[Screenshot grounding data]
# # # # # # #

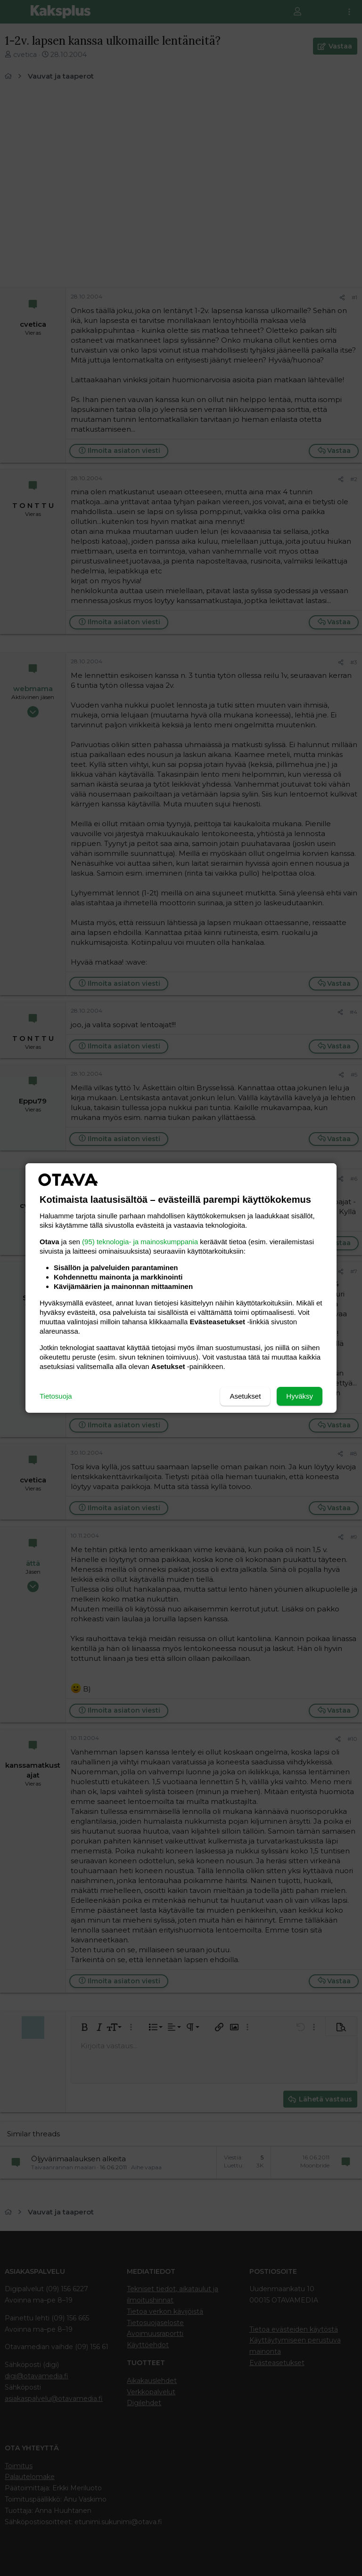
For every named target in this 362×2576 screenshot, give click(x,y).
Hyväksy (299, 1396)
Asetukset (245, 1396)
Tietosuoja (56, 1396)
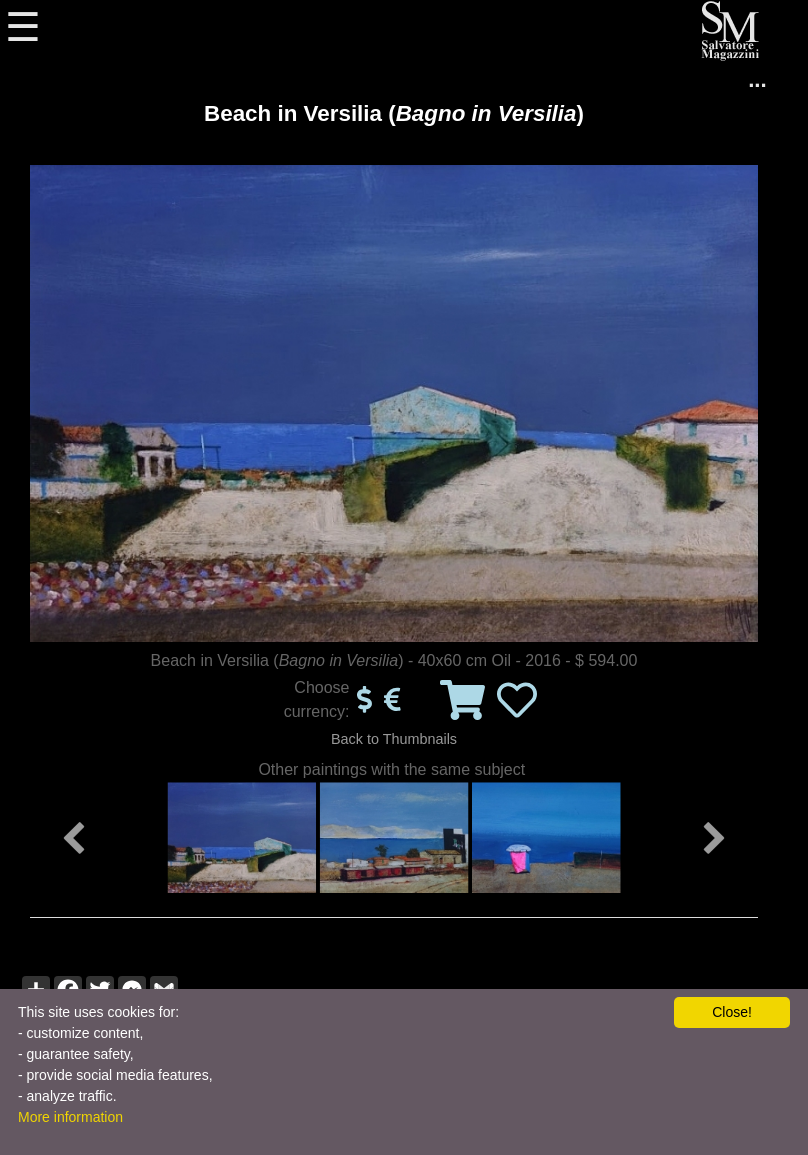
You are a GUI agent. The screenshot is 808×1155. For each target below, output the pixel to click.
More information (70, 1117)
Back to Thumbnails (394, 739)
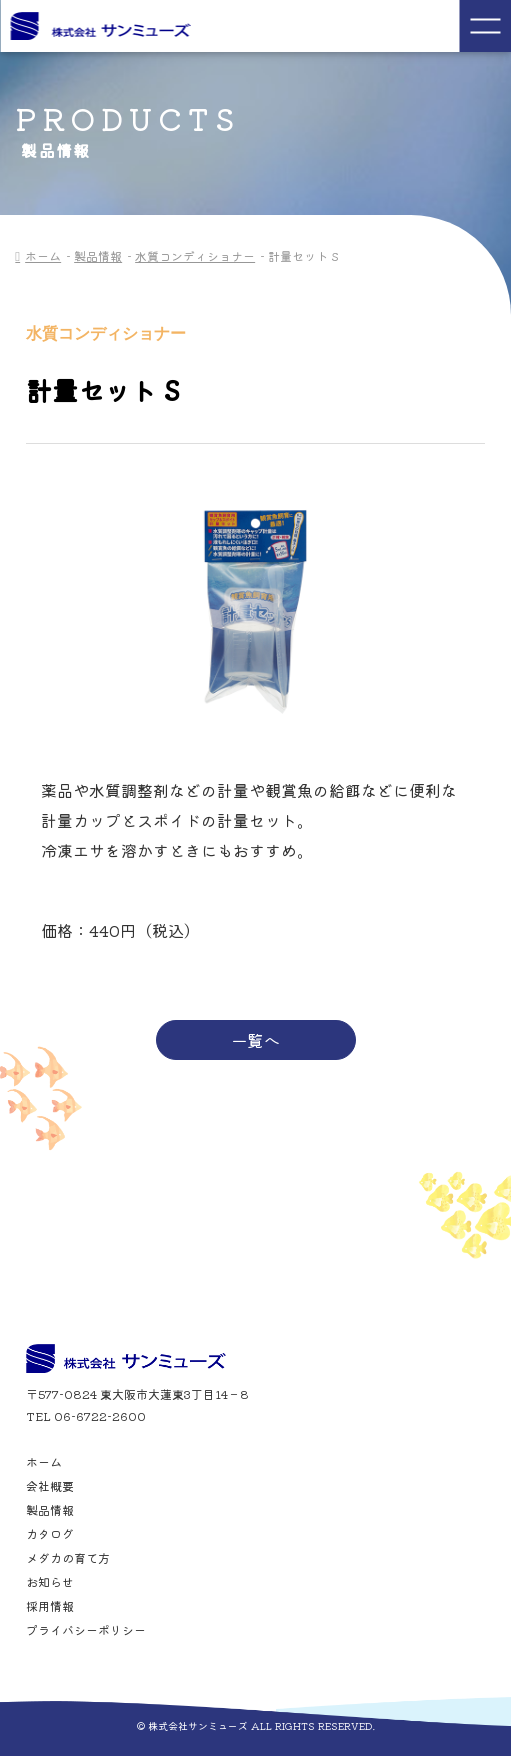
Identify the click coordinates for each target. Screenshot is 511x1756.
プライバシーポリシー (86, 1630)
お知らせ (50, 1582)
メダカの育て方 (68, 1558)
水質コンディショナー (195, 255)
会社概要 (50, 1486)
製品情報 (98, 255)
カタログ (50, 1534)
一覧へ (256, 1040)
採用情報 (50, 1606)
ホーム (43, 255)
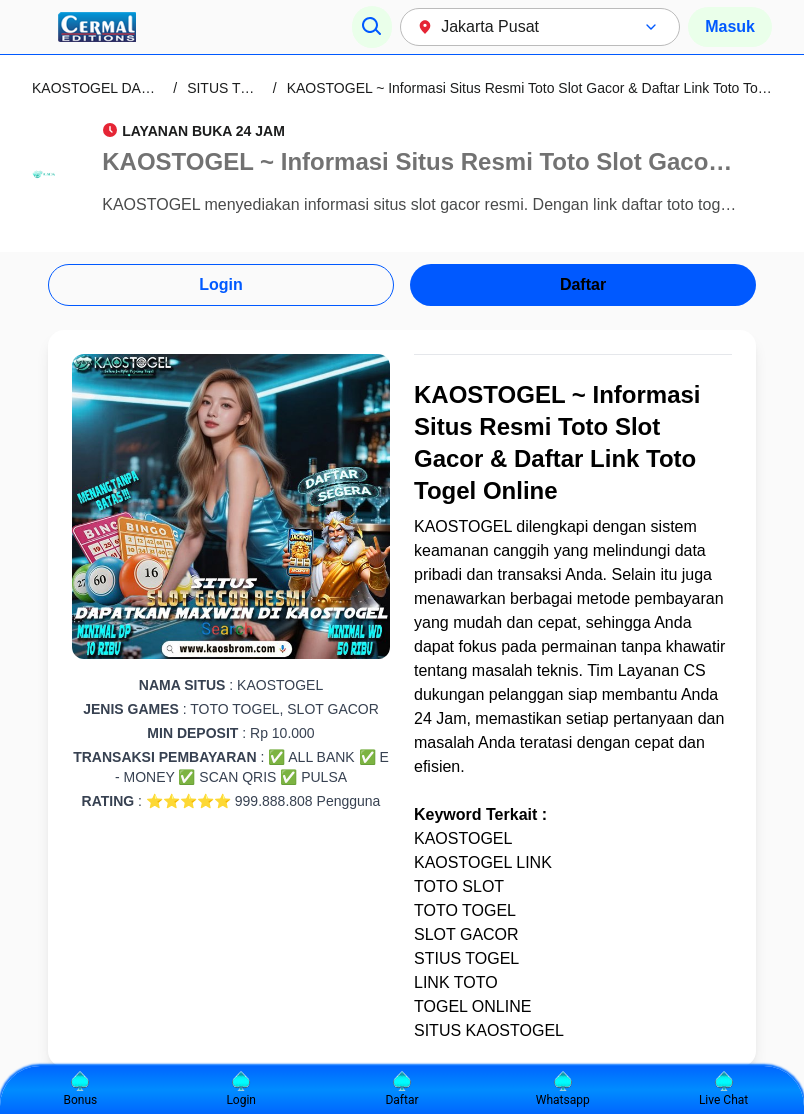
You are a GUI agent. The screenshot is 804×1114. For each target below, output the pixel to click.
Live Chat (723, 1089)
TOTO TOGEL (465, 910)
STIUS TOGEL (466, 958)
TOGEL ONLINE (472, 1006)
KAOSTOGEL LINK (483, 862)
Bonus (81, 1089)
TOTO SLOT (459, 886)
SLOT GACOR (466, 934)
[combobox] (540, 27)
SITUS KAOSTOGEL (489, 1030)
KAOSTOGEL (463, 526)
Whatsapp (563, 1089)
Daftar (583, 284)
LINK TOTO (456, 982)
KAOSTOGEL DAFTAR (104, 88)
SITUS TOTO (228, 88)
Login (221, 284)
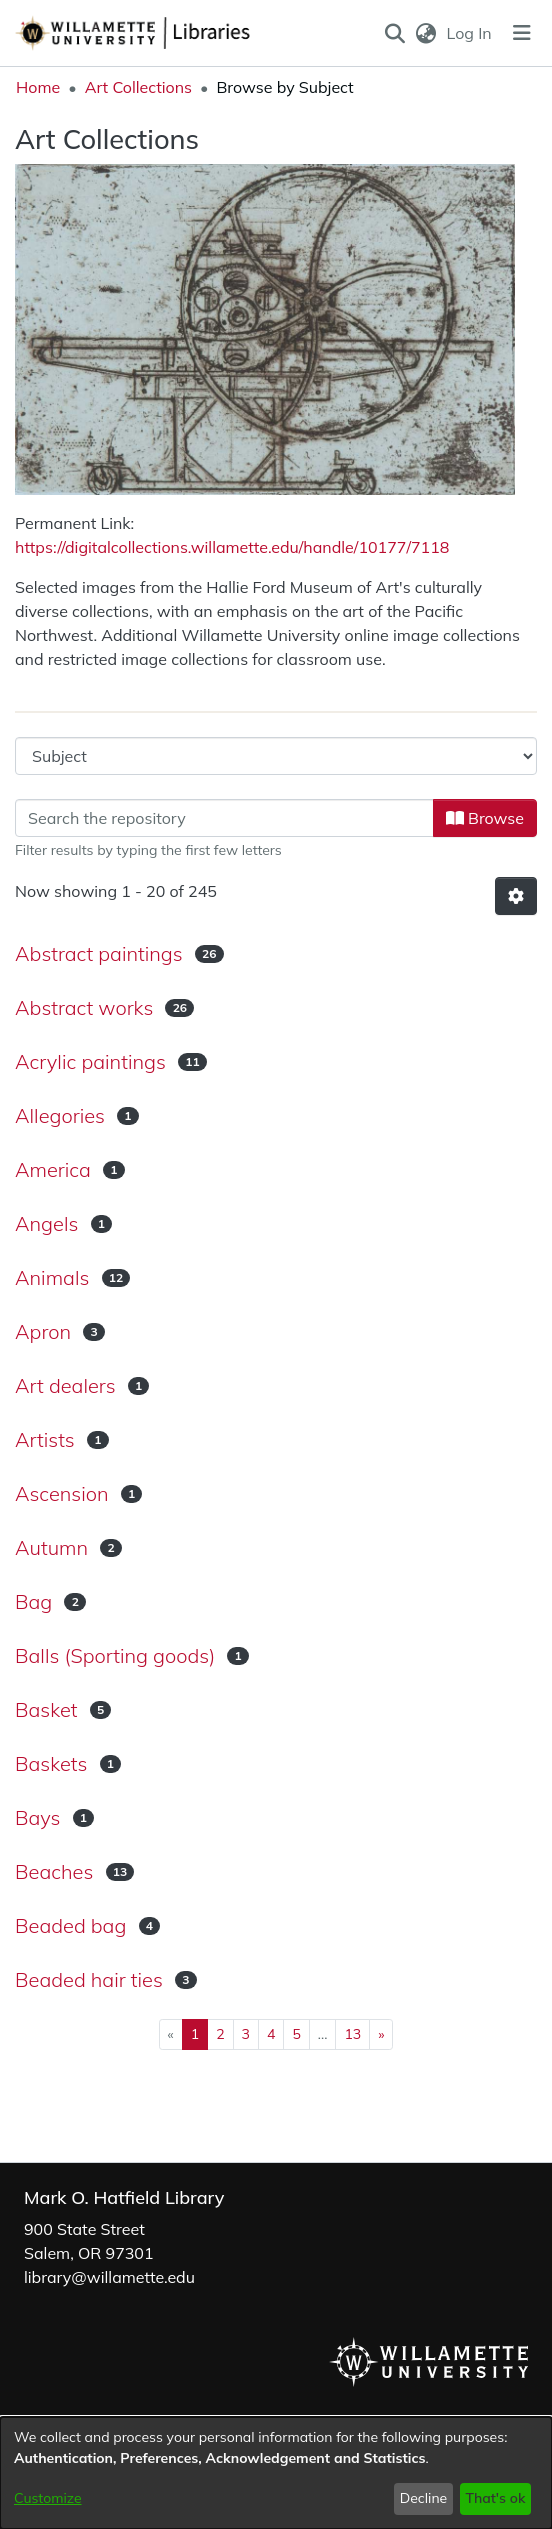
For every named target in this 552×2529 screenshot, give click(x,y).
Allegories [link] (60, 1115)
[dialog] (276, 2473)
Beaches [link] (54, 1871)
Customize (48, 2498)
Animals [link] (52, 1277)
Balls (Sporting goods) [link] (115, 1655)
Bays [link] (37, 1817)
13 (352, 2034)
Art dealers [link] (65, 1385)
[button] (394, 33)
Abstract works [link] (84, 1007)
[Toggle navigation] (522, 33)
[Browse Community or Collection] (276, 756)
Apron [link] (43, 1331)
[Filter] (224, 818)
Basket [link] (46, 1709)
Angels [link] (46, 1223)
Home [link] (38, 87)
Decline (424, 2498)
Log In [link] (470, 33)
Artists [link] (45, 1439)
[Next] (381, 2034)
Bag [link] (33, 1601)
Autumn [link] (51, 1547)
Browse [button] (485, 818)
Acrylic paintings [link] (90, 1061)
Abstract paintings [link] (99, 953)
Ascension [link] (62, 1493)
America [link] (53, 1169)
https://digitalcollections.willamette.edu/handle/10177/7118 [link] (232, 547)
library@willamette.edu (109, 2277)
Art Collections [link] (138, 87)
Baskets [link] (51, 1763)
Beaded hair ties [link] (89, 1979)
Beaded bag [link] (70, 1925)
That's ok (495, 2498)
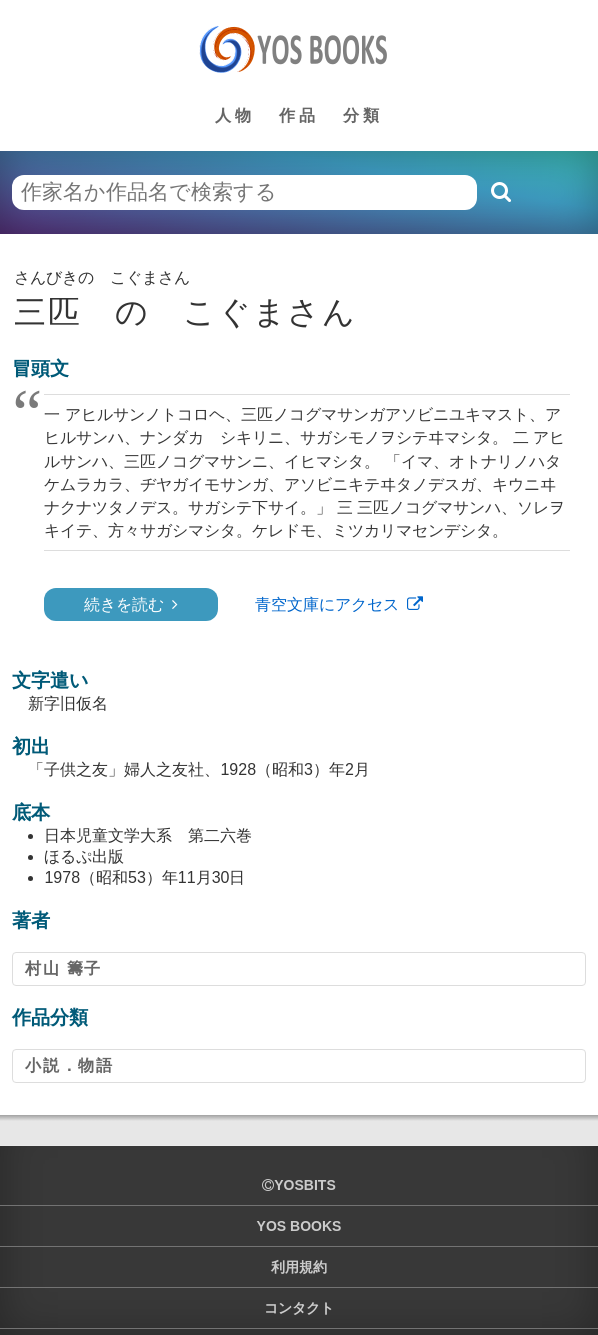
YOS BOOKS (299, 1226)
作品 (299, 115)
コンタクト (299, 1308)
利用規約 (299, 1267)
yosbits (298, 1185)
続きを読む (124, 604)
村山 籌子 (63, 968)
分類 (363, 115)
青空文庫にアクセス (327, 604)
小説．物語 (69, 1065)
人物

# # # # # # #

#### Problem description:
Your answer must be the lines from the line containing "Decline (424, 2498)" through the final line of the data, written out exactly, both ends included and pictures left out.

#### Finished task:
Decline (424, 2498)
Log In [link] (470, 33)
Artists [link] (45, 1439)
[Next] (381, 2034)
Bag [link] (33, 1601)
Autumn [link] (51, 1547)
Browse [button] (485, 818)
Acrylic paintings [link] (90, 1061)
Abstract paintings [link] (99, 953)
Ascension [link] (62, 1493)
America [link] (53, 1169)
https://digitalcollections.willamette.edu/handle/10177/7118 [link] (232, 547)
library@willamette.edu (109, 2277)
Art Collections [link] (138, 87)
Baskets [link] (51, 1763)
Beaded hair ties [link] (89, 1979)
Beaded bag [link] (70, 1925)
That's ok (495, 2498)
YOS BOOKS (299, 1226)
作品 (299, 115)
コンタクト (299, 1308)
利用規約 (299, 1267)
yosbits (298, 1185)
続きを読む (124, 604)
村山 籌子 (63, 968)
分類 (363, 115)
青空文庫にアクセス (327, 604)
小説．物語 (69, 1065)
人物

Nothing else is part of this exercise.